Configure Delta Lake to control data file size
Delta Lake provides options for manually or automatically configuring the target file size for writes and for OPTIMIZE
operations.
Limit rows written in a data file
You can use the SQL session configuration spark.sql.files.maxRecordsPerFile
to specify the maximum number of records to write to a single file for a Delta Lake table. Specifying a value of zero or a negative value represents no limit.
In Databricks Runtime 10.5 and above, you can also use the DataFrameWriter option maxRecordsPerFile
when using the DataFrame APIs to write to a Delta Lake table. When maxRecordsPerFile
is specified, the value of the SQL session configuration spark.sql.files.maxRecordsPerFile
is ignored.
(df.write
.mode("append")
.option("maxRecordsPerFile", "10000")
.save("/tmp/delta/people10m")
)
df.write
.mode("append")
.option("maxRecordsPerFile", "10000")
.save("/tmp/delta/people10m")
Set a target file size
Note
Available in Databricks Runtime 8.2 and above.
If you want to tune the size of files in your Delta table, set the table property delta.targetFileSize
to the desired size. If this property is set, all data layout optimization operations will make a best-effort attempt to generate files of the specified size. Examples here include optimize or Z-order, Auto Compaction, and Optimized Writes.
Table property |
---|
delta.targetFileSize Type: Size in bytes or higher units. The target file size. For example, Default value: None |
For existing tables, you can set and unset properties using the SQL command ALTER TABLE SET TBL PROPERTIES. You can also set these properties automatically when creating new tables using Spark session configurations. See Delta table properties reference for details.
Autotune file size based on workload
Note
Available in Databricks Runtime 8.2 and above.
To minimize the need for manual tuning, Databricks can automatically tune the file size of Delta tables, based on workloads operating on the table. Databricks can automatically detect if a Delta table has frequent MERGE
operations that rewrite files and may choose to reduce the size of rewritten files in anticipation of further file rewrites in the future. For example, when executing a MERGE
operation, if 9 out of last 10 previous operations on the table were also MERGEs, then Optimized Writes and Auto Compaction used by MERGE
(if enabled) will generate smaller file sizes than it would otherwise. This helps in reducing the duration of future MERGE
operations.
Autotune is activated after a few rewrite operations have occurred. However, if you anticipate a Delta table will experience frequent MERGE
, UPDATE
, or DELETE
operations and want this tuning immediately, you can explicitly tune file sizes for rewrites by setting the table property delta.tuneFileSizesForRewrites
. Set this property to true
to always use lower file sizes for all data layout optimization operations on the table. Set it to false
to never tune to lower file sizes, that is, prevent auto-detection from being activated.
Table property |
---|
delta.tuneFileSizesForRewrites Type: Whether to tune file sizes for data layout optimization. Default value: None |
For existing tables, you can set and unset properties using the SQL command ALTER TABLE SET TBL PROPERTIES. You can also set these properties automatically when creating new tables using Spark session configurations. See Delta table properties reference for details.

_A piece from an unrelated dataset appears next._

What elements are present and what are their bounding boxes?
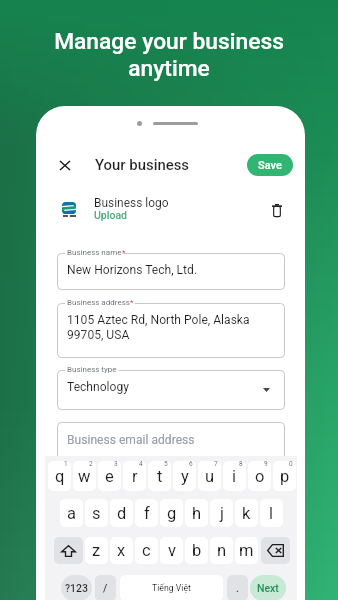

Autotune file size based on table size
Note
Available in Databricks Runtime 8.4 and above.
To minimize the need for manual tuning, Databricks automatically tunes the file size of Delta tables based on the size of the table. Databricks will use smaller file sizes for smaller tables and larger file sizes for larger tables so that the number of files in the table does not grow too large. Databricks does not autotune tables that you have tuned with a specific target size or based on a workload with frequent rewrites.
The target file size is based on the current size of the Delta table. For tables smaller than 2.56 TB, the autotuned target file size is 256 MB. For tables with a size between 2.56 TB and 10 TB, the target size will grow linearly from 256 MB to 1 GB. For tables larger than 10 TB, the target file size is 1 GB.
Note
When the target file size for a table grows, existing files are not re-optimized into larger files by the OPTIMIZE
command. A large table can therefore always have some files that are smaller than the target size. If it is required to optimize those smaller files into larger files as well, you can configure a fixed target file size for the table using the delta.targetFileSize
table property.
When a table is written incrementally, the target file sizes and file counts will be close to the following numbers, based on table size. The file counts in this table are only an example. The actual results will be different depending on many factors.
Table size |
Target file size |
Approximate number of files in table |
---|---|---|
10 GB |
256 MB |
40 |
1 TB |
256 MB |
4096 |
2.56 TB |
256 MB |
10240 |
3 TB |
307 MB |
12108 |
5 TB |
512 MB |
17339 |
7 TB |
716 MB |
20784 |
10 TB |
1 GB |
24437 |
20 TB |
1 GB |
34437 |
50 TB |
1 GB |
64437 |
100 TB |
1 GB |
114437 |